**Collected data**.
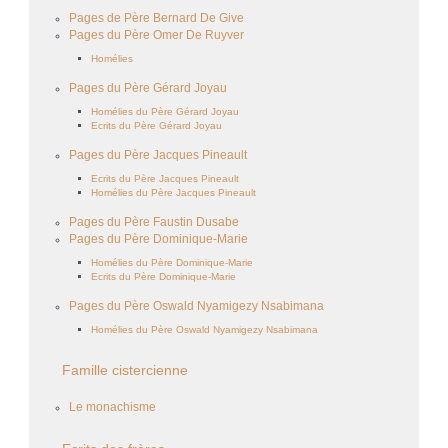
Pages de Père Bernard De Give
Pages du Père Omer De Ruyver
Homélies
Pages du Père Gérard Joyau
Homélies du Père Gérard Joyau
Ecrits du Père Gérard Joyau
Pages du Père Jacques Pineault
Ecrits du Père Jacques Pineault
Homélies du Père Jacques Pineault
Pages du Père Faustin Dusabe
Pages du Père Dominique-Marie
Homélies du Père Dominique-Marie
Ecrits du Père Dominique-Marie
Pages du Père Oswald Nyamigezy Nsabimana
Homélies du Père Oswald Nyamigezy Nsabimana
Famille cistercienne
Le monachisme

**What this task involves**.
Set down each line from the line containing "Ecrits du Père Gérard Joyau" through the final line of the data, exactly and with nothing added.

**Output**.
Ecrits du Père Gérard Joyau
Pages du Père Jacques Pineault
Ecrits du Père Jacques Pineault
Homélies du Père Jacques Pineault
Pages du Père Faustin Dusabe
Pages du Père Dominique-Marie
Homélies du Père Dominique-Marie
Ecrits du Père Dominique-Marie
Pages du Père Oswald Nyamigezy Nsabimana
Homélies du Père Oswald Nyamigezy Nsabimana
Famille cistercienne
Le monachisme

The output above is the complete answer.